If you've got this far it probably didn't escape your attention that just off to the right and back up a bit is a little box headed “Pocket blitherings”, in which is gathered as many as four “tweets” attributed to my good self.

Yes, I've lost the good fight and upped and joined Twitter.

But it's not all bad. In fact, I fancy some good can yet come of this!

Summer Coda
Why... if only I'd already enlisted by the time I emerged from a preview of Richard Gray's delightful, tender début feature film, Summer Coda, on Tuesday morning just passed, so that I could have immediately let fly a pointed, pithy little snark to the effect of “Here's the film that ought've opened MIFF, had it only not been or felt beholden to run with an undercooked Premiere Funded feature instead.”

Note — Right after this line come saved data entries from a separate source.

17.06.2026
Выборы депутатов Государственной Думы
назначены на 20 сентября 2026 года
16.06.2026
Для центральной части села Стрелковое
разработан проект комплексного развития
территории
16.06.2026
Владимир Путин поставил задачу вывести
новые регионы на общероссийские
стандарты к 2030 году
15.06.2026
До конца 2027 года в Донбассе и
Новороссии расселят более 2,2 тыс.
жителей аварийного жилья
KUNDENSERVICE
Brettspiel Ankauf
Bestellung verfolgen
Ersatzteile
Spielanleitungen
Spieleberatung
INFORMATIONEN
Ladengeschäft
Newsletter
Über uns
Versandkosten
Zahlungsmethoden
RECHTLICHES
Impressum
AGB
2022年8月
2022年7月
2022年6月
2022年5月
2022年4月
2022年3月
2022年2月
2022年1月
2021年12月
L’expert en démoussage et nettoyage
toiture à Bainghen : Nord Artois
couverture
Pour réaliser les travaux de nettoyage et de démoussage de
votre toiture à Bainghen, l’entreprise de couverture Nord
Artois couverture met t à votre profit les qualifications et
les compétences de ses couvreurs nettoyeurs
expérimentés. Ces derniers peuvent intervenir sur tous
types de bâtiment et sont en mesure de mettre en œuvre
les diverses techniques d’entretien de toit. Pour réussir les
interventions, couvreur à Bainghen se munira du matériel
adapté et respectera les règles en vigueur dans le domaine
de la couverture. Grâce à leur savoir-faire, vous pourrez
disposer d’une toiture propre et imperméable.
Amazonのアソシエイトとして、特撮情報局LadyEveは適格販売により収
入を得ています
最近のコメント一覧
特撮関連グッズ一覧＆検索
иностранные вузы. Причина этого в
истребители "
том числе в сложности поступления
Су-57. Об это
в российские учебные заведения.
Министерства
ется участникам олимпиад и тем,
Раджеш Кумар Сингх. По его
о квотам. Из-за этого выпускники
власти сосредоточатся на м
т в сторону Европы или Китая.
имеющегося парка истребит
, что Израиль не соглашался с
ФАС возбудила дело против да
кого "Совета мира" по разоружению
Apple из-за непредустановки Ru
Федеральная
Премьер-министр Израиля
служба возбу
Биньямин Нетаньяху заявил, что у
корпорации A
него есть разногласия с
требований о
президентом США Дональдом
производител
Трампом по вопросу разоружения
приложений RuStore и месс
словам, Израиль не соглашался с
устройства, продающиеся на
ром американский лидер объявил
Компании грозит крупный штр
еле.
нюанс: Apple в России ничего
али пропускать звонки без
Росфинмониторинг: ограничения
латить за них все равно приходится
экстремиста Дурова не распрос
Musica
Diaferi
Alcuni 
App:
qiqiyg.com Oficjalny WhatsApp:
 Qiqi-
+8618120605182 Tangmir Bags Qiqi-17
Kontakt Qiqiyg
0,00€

But let us not lament this lost opportunity (mine, or MIFF's). Sure, you'll all have now to wait instead till nearer its release in mid to late October to hear any tell of how lovely and moving a film Summer Coda ultimately is, recovering beautifully from a slightly wobbly first 15 minutes to have me, come the credits' roll, yearning for a home among the orange groves! (Of Victoria's Sunraysia region, that is.)

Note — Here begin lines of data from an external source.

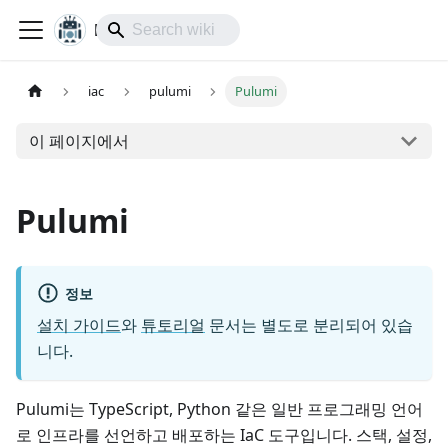
lol-IoT
iac
pulumi
Pulumi
이 페이지에서
Pulumi
정보
설치 가이드
와
튜토리얼
문서는 별도로 분리되어 있습
니다.
Pulumi는 TypeScript, Python 같은 일반 프로그래밍 언어
로 인프라를 선언하고 배포하는 IaC 도구입니다. 스택, 설정,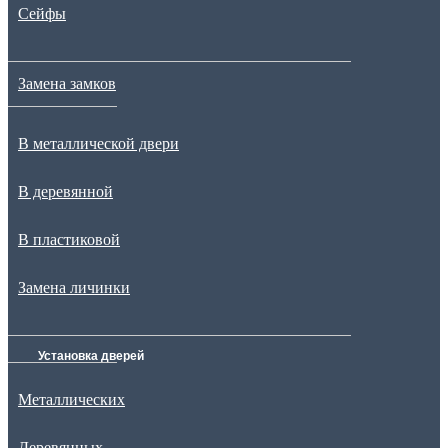
Сейфы
Замена замков
В металлической двери
В деревянной
В пластиковой
Замена личинки
Установка дверей
Металлических
Деревянных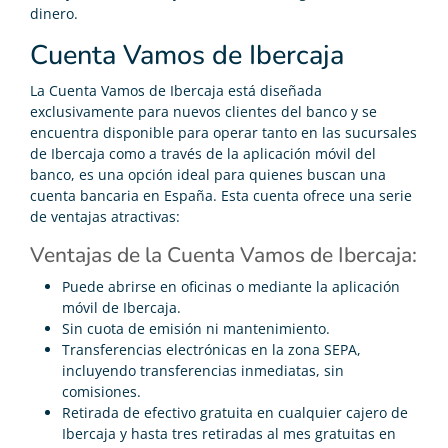
dinero.
Cuenta Vamos de Ibercaja
La Cuenta Vamos de Ibercaja está diseñada
exclusivamente para nuevos clientes del banco y se
encuentra disponible para operar tanto en las sucursales
de Ibercaja como a través de la aplicación móvil del
banco, es una opción ideal para quienes buscan una
cuenta bancaria en España. Esta cuenta ofrece una serie
de ventajas atractivas:
Ventajas de la Cuenta Vamos de Ibercaja:
Puede abrirse en oficinas o mediante la aplicación
móvil de Ibercaja.
Sin cuota de emisión ni mantenimiento.
Transferencias electrónicas en la zona SEPA,
incluyendo transferencias inmediatas, sin
comisiones.
Retirada de efectivo gratuita en cualquier cajero de
Ibercaja y hasta tres retiradas al mes gratuitas en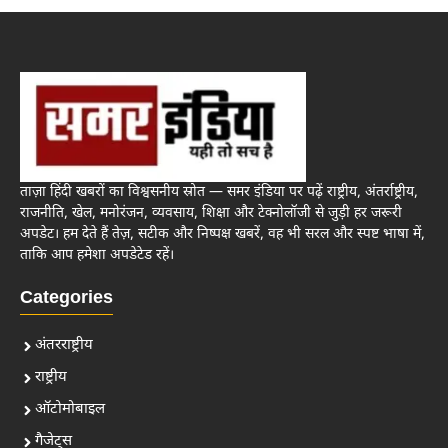
ताज़ा हिंदी खबरों का विश्वसनीय स्रोत — समर इंडिया पर पढ़ें राष्ट्रीय, अंतर्राष्ट्रीय,
राजनीति, खेल, मनोरंजन, व्यवसाय, शिक्षा और टेक्नोलॉजी से जुड़ी हर जरूरी
अपडेट। हम देते हैं तेज़, सटीक और निष्पक्ष खबरें, वह भी सरल और स्पष्ट भाषा में,
ताकि आप हमेशा अपडेटेड रहें।
Categories
अंतरराष्ट्रीय
राष्ट्रीय
ऑटोमोबाइल
गैजेट्स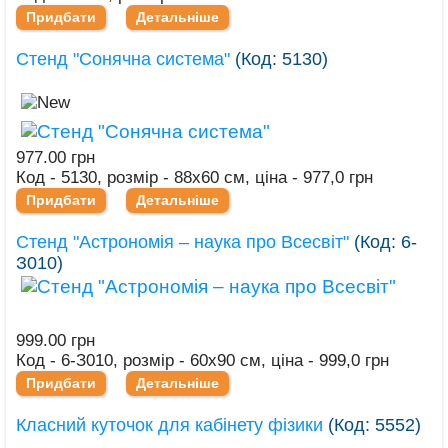
Придбати
Детальніше
Стенд "Сонячна система"
(Код:
5130
)
977.00 грн
Код - 5130, розмір - 88х60 см, ціна - 977,0 грн
Придбати
Детальніше
Стенд "Астрономія – наука про Всесвіт"
(Код:
6-
З010
)
999.00 грн
Код - 6-З010, розмір - 60х90 см, ціна - 999,0 грн
Придбати
Детальніше
Класний куточок для кабінету фізики
(Код:
5552
)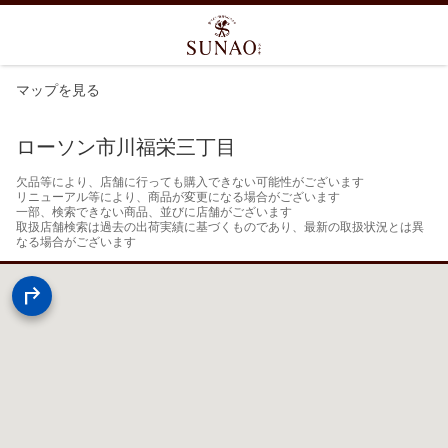
マップを見る
ローソン市川福栄三丁目
欠品等により、店舗に行っても購入できない可能性がございます

リニューアル等により、商品が変更になる場合がございます

一部、検索できない商品、並びに店舗がございます

取扱店舗検索は過去の出荷実績に基づくものであり、最新の取扱状況とは異
なる場合がございます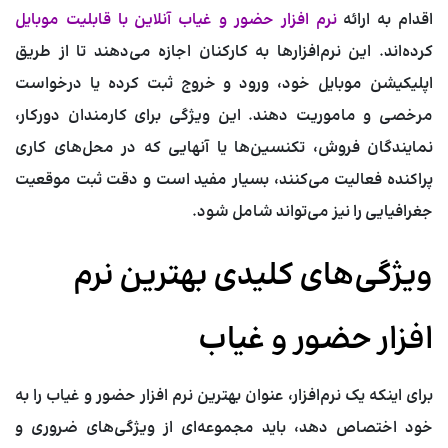
اقدام به ارائه
نرم افزار حضور و غیاب آنلاین با قابلیت موبایل
کرده‌اند. این نرم‌افزارها به کارکنان اجازه می‌دهند تا از طریق
اپلیکیشن موبایل خود، ورود و خروج ثبت کرده یا درخواست
مرخصی و ماموریت دهند. این ویژگی برای کارمندان دورکار،
نمایندگان فروش، تکنسین‌ها یا آنهایی که در محل‌های کاری
پراکنده فعالیت می‌کنند، بسیار مفید است و دقت ثبت موقعیت
جغرافیایی را نیز می‌تواند شامل شود.
ویژگی‌های کلیدی بهترین نرم
افزار حضور و غیاب
برای اینکه یک نرم‌افزار، عنوان
بهترین نرم افزار حضور و غیاب
را به
خود اختصاص دهد، باید مجموعه‌ای از ویژگی‌های ضروری و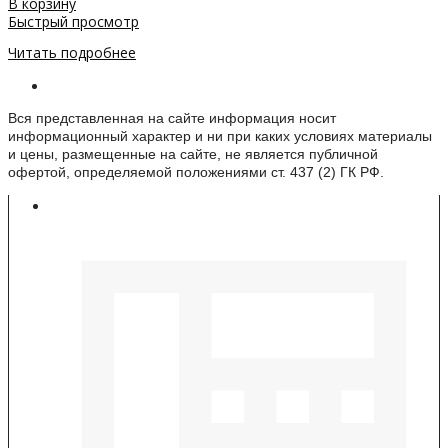
В корзину
Быстрый просмотр
Читать подробнее
Информация о веб-сайте
Вся представленная на сайте информация носит
информационный характер и ни при каких условиях материалы
и цены, размещенные на сайте, не является публичной
офертой, определяемой положениями ст. 437 (2) ГК РФ.
Контакты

Here on in then, if I've just watched me a film, and feel that in the experience there's a high horse worth a-straddlin', you'll not be made to wait to hear tell a little bite-sized something all about it, ideally ahead of a more banquet-sized consideration of the same here and/or on my regular Thursday fortnightly spot on Richard Watts' SmartArts on Melbourne radio station 3RRR. (Exceptions being those strange, increasingly pointless instances (in a post-Twitter age) where publicists insist no advance word be leaked of a given film's merits, no matter whether that word might even turn out to be positive.)

That's all for today's show, folks.

PS A cursory scan of the index of Into the Past: The Cinema of Guy Maddin shows no mention of Jack Smith. No mention at all! So perhaps, as with even the most obsessively thorough of (cinéphile) enterprises, there will be blind spots in Beard's book yet, after all.